Forse a lei sembra normale: ma a noi e a molti lettori questa scoperta ci ha stupiti. In Sicilia il limonene viene utilizzato dai nostri agricoltori?

“Certo che è utilizzato. Abbiamo chiesto ad un giovane e bravissimo agronomo siciliano di supervisionare, due anni fa, l’applicazione ad alcune colture di agrumi poco distante da Menfi, in provincia di Agrigento. I risultati sono stati eccezionali. Poco prima era stato testato nel Catanese contro un insetto che danneggia le colture di uva da tavola. In generale, l’olio di arancio dolce microemulsionato è approvato all’uso contro le principali malattie della più importanti colture della Sicilia: vite e agrumi da un lato, ma anche melenzana, pomodoro, peperone, carota, lattuga, fragola e svariate colture ornamentali.
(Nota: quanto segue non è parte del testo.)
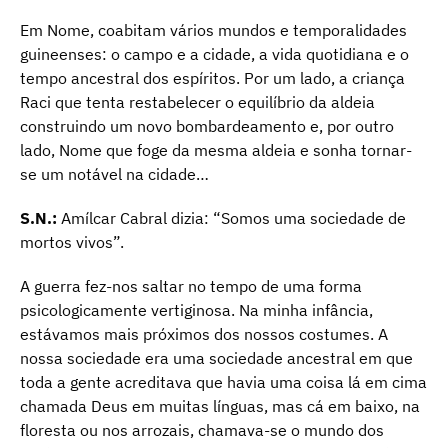
Em Nome, coabitam vários mundos e temporalidades
guineenses: o campo e a cidade, a vida quotidiana e o
tempo ancestral dos espíritos. Por um lado, a criança
Raci que tenta restabelecer o equilíbrio da aldeia
construindo um novo bombardeamento e, por outro
lado, Nome que foge da mesma aldeia e sonha tornar-
se um notável na cidade…
S.N.:
Amílcar Cabral dizia: “Somos uma sociedade de
mortos vivos”.
A guerra fez-nos saltar no tempo de uma forma
psicologicamente vertiginosa. Na minha infância,
estávamos mais próximos dos nossos costumes. A
nossa sociedade era uma sociedade ancestral em que
toda a gente acreditava que havia uma coisa lá em cima
chamada Deus em muitas línguas, mas cá em baixo, na
floresta ou nos arrozais, chamava-se o mundo dos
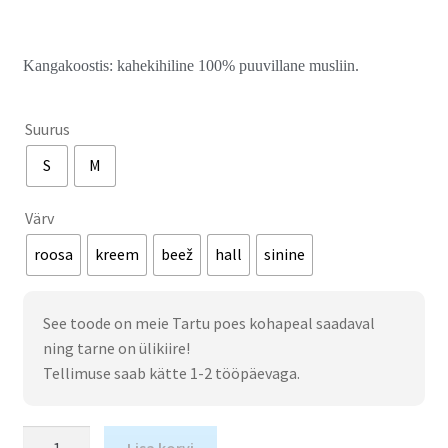
Kangakoostis: kahekihiline 100% puuvillane musliin.
Suurus
S
M
Värv
roosa
kreem
beež
hall
sinine
See toode on meie Tartu poes kohapeal saadaval
ning tarne on ülikiire!
Tellimuse saab kätte 1-2 tööpäevaga.
Lisa korvi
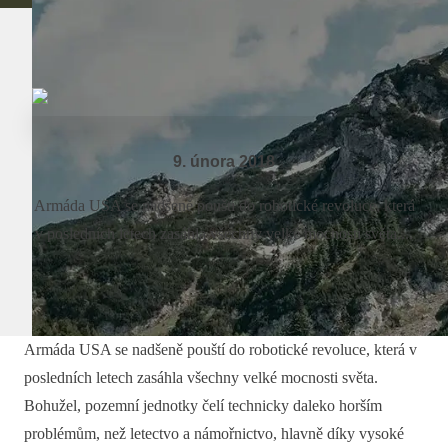
9. února 2018
Armáda USA se nadšeně pouští do robotické revoluce, která
v posledních letech zasáhla všechny velké mocnosti světa....
Armáda USA se nadšeně pouští do robotické revoluce, která v
posledních letech zasáhla všechny velké mocnosti světa.
Bohužel, pozemní jednotky čelí technicky daleko horším
problémům, než letectvo a námořnictvo, hlavně díky vysoké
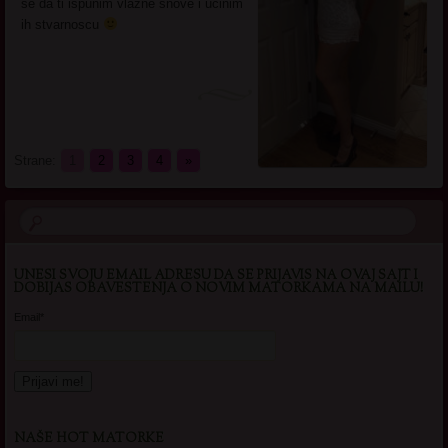
se da ti ispunim vlazne snove i ucinim
ih stvarnoscu
Strane:
1
2
3
4
»
UNESI SVOJU EMAIL ADRESU DA SE PRIJAVIS NA OVAJ SAJT I
DOBIJAS OBAVESTENJA O NOVIM MATORKAMA NA MAILU!
Email*
NAŠE HOT MATORKE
Recentemente, in Francia, il numero di autorizzazioni per l’olio di arancio dolce è passato da 16 a 46 colture: e siccome il sistema di autorizzazioni, all’interno dei singoli Paesi comunitari, si basa largamente su quello che avviene nei Paesi più grandi, è facile pensare che le autorizzazioni cresceranno presto anche in Italia”.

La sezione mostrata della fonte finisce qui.